Le petit ami de la sœur, de la fille et la nièce…

Après avoir captivé mon attention pendant une bonne vingtaine de secondes, Karen est revenue vers moi en valsant — ou peut-être en se dandinant ? Je me souviens avoir remarqué que son bronzage, été comme hiver, était total, à l’exception de quelques petites marques blanches à l’aine, et aussi… que je n’arrivais toujours pas à savoir si ses cheveux étaient naturels ou teints.

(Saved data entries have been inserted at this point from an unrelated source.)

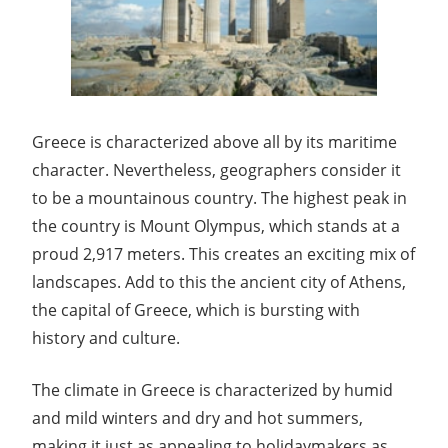
Greece is characterized above all by its maritime
character. Nevertheless, geographers consider it
to be a mountainous country. The highest peak in
the country is Mount Olympus, which stands at a
proud 2,917 meters. This creates an exciting mix of
landscapes. Add to this the ancient city of Athens,
the capital of Greece, which is bursting with
history and culture.
The climate in Greece is characterized by humid
and mild winters and dry and hot summers,
making it just as appealing to holidaymakers as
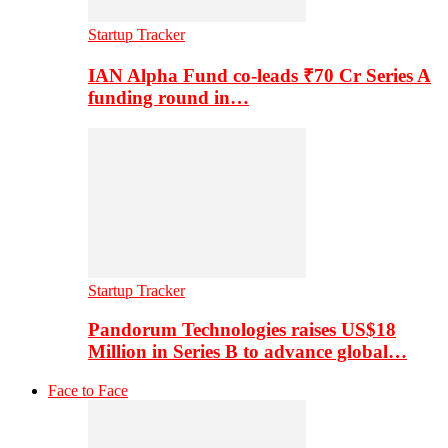
Startup Tracker
IAN Alpha Fund co-leads ₹70 Cr Series A
funding round in…
Startup Tracker
Pandorum Technologies raises US$18
Million in Series B to advance global…
Face to Face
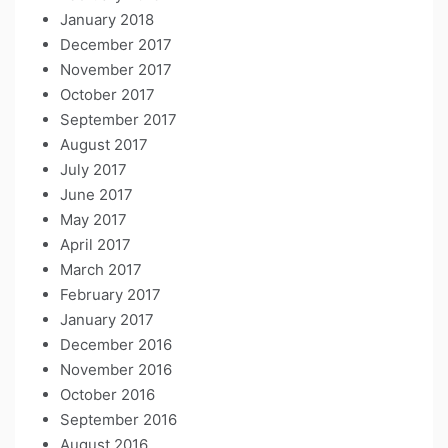
January 2018
December 2017
November 2017
October 2017
September 2017
August 2017
July 2017
June 2017
May 2017
April 2017
March 2017
February 2017
January 2017
December 2016
November 2016
October 2016
September 2016
August 2016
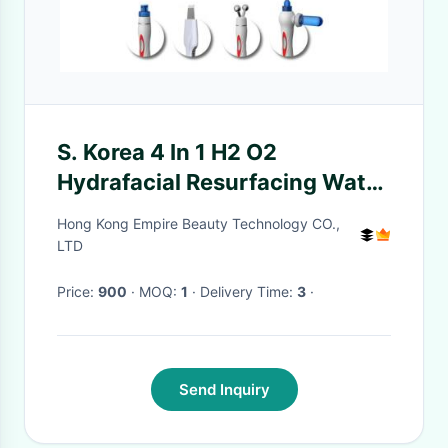
S. Korea 4 In 1 H2 O2
Hydrafacial Resurfacing Water
Aqua Face Machine for
Hong Kong Empire Beauty Technology CO.,
Wrinkles
LTD
Price:
900
· MOQ:
1
· Delivery Time:
3
·
Send Inquiry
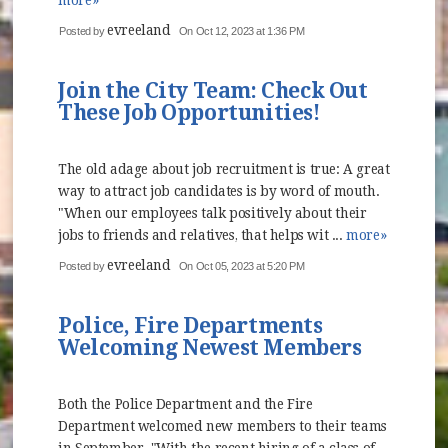
more»
evreeland
Posted by
On Oct 12, 2023 at 1:36 PM
Join the City Team: Check Out
These Job Opportunities!
The old adage about job recruitment is true: A great
way to attract job candidates is by word of mouth.
"When our employees talk positively about their
jobs to friends and relatives, that helps wit ...
more»
evreeland
Posted by
On Oct 05, 2023 at 5:20 PM
Police, Fire Departments
Welcoming Newest Members
Both the Police Department and the Fire
Department welcomed new members to their teams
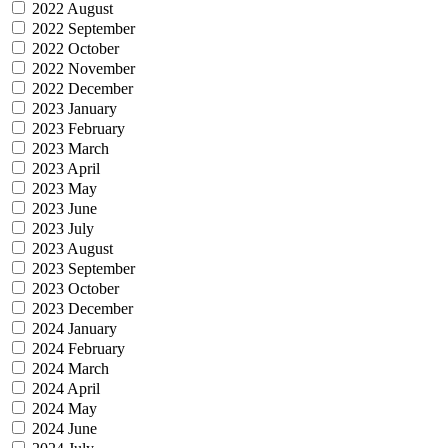
2022 August
2022 September
2022 October
2022 November
2022 December
2023 January
2023 February
2023 March
2023 April
2023 May
2023 June
2023 July
2023 August
2023 September
2023 October
2023 December
2024 January
2024 February
2024 March
2024 April
2024 May
2024 June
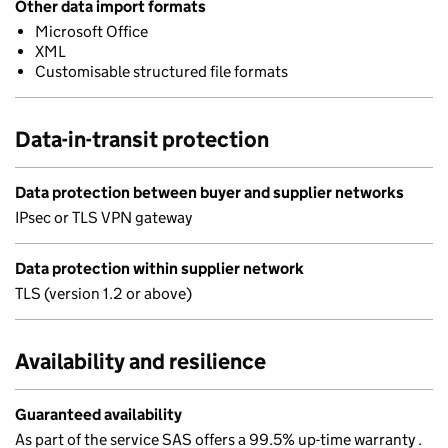
Other data import formats
Microsoft Office
XML
Customisable structured file formats
Data-in-transit protection
Data protection between buyer and supplier networks
IPsec or TLS VPN gateway
Data protection within supplier network
TLS (version 1.2 or above)
Availability and resilience
Guaranteed availability
As part of the service SAS offers a 99.5% up-time warranty .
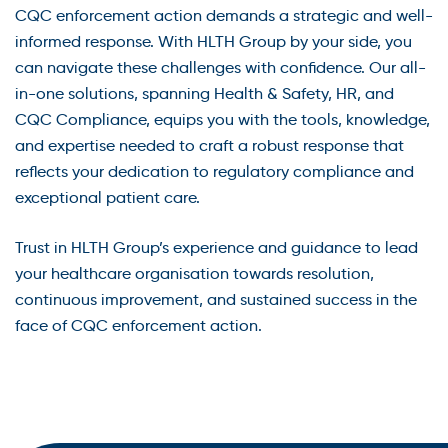
CQC enforcement action demands a strategic and well-
informed response. With HLTH Group by your side, you
can navigate these challenges with confidence. Our all-
in-one solutions, spanning Health & Safety, HR, and
CQC Compliance, equips you with the tools, knowledge,
and expertise needed to craft a robust response that
reflects your dedication to regulatory compliance and
exceptional patient care.
Trust in HLTH Group’s experience and guidance to lead
your healthcare organisation towards resolution,
continuous improvement, and sustained success in the
face of CQC enforcement action.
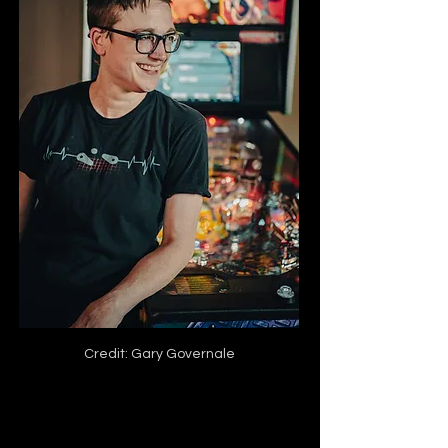
Credit: Gary Governale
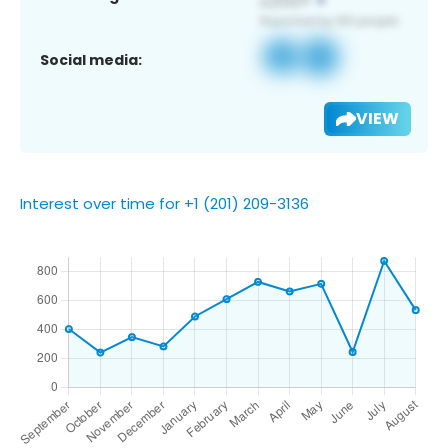
Social media:
VIEW
Interest over time for +1 (201) 209-3136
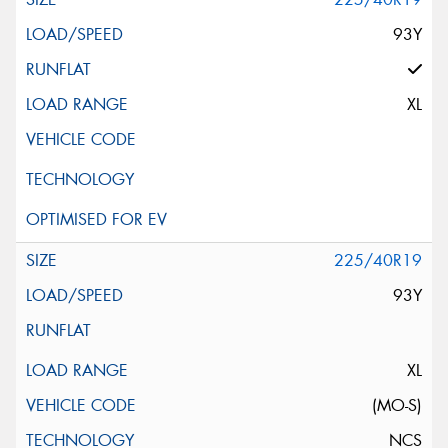
93Y
XL
225/40R19
93Y
XL
(MO-S)
NCS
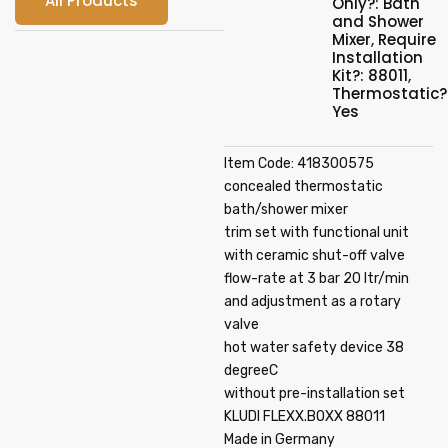
All Products
Only?: Bath
and Shower
Mixer
,
Require
Installation
Kit?: 88011
,
Thermostatic?
Yes
Item Code: 418300575
concealed thermostatic
bath/shower mixer
trim set with functional unit
with ceramic shut-off valve
flow-rate at 3 bar 20 ltr/min
and adjustment as a rotary
valve
hot water safety device 38
degreeC
without pre-installation set
KLUDI FLEXX.BOXX 88011
Made in Germany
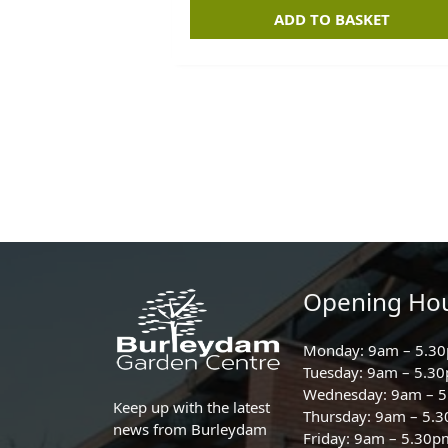
ADD TO BASKET
Opening Ho
Monday: 9am – 5.3
Tuesday: 9am – 5.3
Wednesday: 9am – 
Keep up with the latest
Thursday: 9am – 5.
news from Burleydam
Friday: 9am – 5.30p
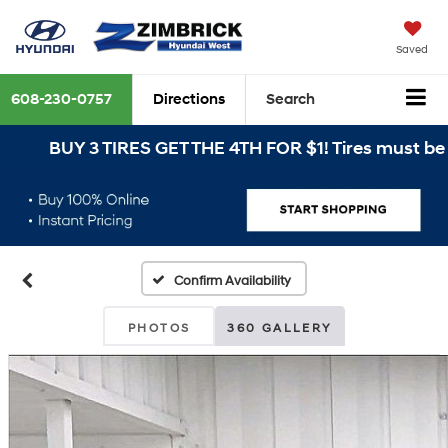
Saved
608-230-0757
Directions
Search
BUY 3 TIRES GET THE 4TH FOR $1! Tires must be ins
Confirm Availability
PHOTOS
360 GALLERY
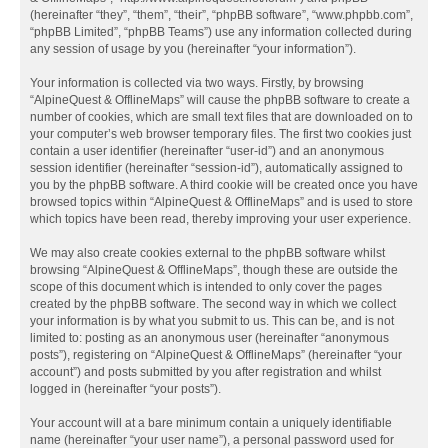
(hereinafter “they”, “them”, “their”, “phpBB software”, “www.phpbb.com”,
“phpBB Limited”, “phpBB Teams”) use any information collected during
any session of usage by you (hereinafter “your information”).
Your information is collected via two ways. Firstly, by browsing
“AlpineQuest & OfflineMaps” will cause the phpBB software to create a
number of cookies, which are small text files that are downloaded on to
your computer’s web browser temporary files. The first two cookies just
contain a user identifier (hereinafter “user-id”) and an anonymous
session identifier (hereinafter “session-id”), automatically assigned to
you by the phpBB software. A third cookie will be created once you have
browsed topics within “AlpineQuest & OfflineMaps” and is used to store
which topics have been read, thereby improving your user experience.
We may also create cookies external to the phpBB software whilst
browsing “AlpineQuest & OfflineMaps”, though these are outside the
scope of this document which is intended to only cover the pages
created by the phpBB software. The second way in which we collect
your information is by what you submit to us. This can be, and is not
limited to: posting as an anonymous user (hereinafter “anonymous
posts”), registering on “AlpineQuest & OfflineMaps” (hereinafter “your
account”) and posts submitted by you after registration and whilst
logged in (hereinafter “your posts”).
Your account will at a bare minimum contain a uniquely identifiable
name (hereinafter “your user name”), a personal password used for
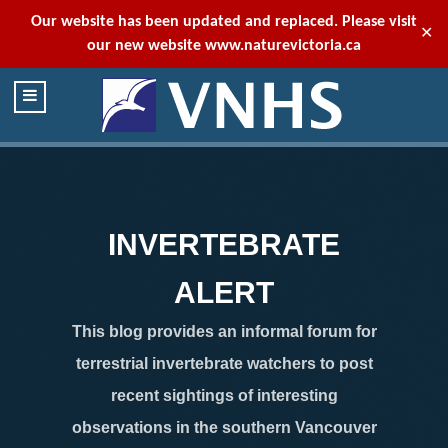
Our website has been updated and replaced. Please visit
✕
our new website
www.naturevictoria.ca
INVERTEBRATE
ALERT
This blog provides an informal forum for
terrestrial invertebrate watchers to post
recent sightings of interesting
observations in the southern Vancouver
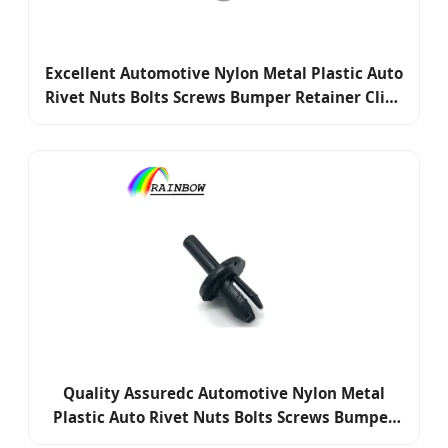
Excellent Automotive Nylon Metal Plastic Auto
Rivet Nuts Bolts Screws Bumper Retainer Clips
Fasteners
Quality Assuredc Automotive Nylon Metal
Plastic Auto Rivet Nuts Bolts Screws Bumper
Retainer Clips Fasteners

C’était un spectacle époustouflant, j’en suis resté bouche bée, tellement abasourdi que lorsque Karen a contourné le comptoir du petit-déjeuner, je me suis levé et j’ai reculé d’un pas ; je n’en avais vu que la moitié : Karen est entrée dans l’espace que mon retrait avait créé, m’a regardé droit dans les yeux, puis a sauté, ou peut-être a-t-elle simplement rebondi, vers le haut et vers l’arrière, pour atterrir sur le comptoir du petit-déjeuner, les jambes pointant horizontalement.

Les jambes de Karen n’étaient pas tout à fait jointes, une de chaque côté de ses poignets, et c’était là le plus stupéfiant : Karen n’avait pas atterri sur les fesses mais sur la paume des mains, les bras pointant droit vers le bas, ses fesses se trouvaient encore à quelques centimètres du plan de travail. Karen maintint cette position pendant plusieurs secondes et me lança un sourire aguicheur avant d’écarter très lentement les jambes.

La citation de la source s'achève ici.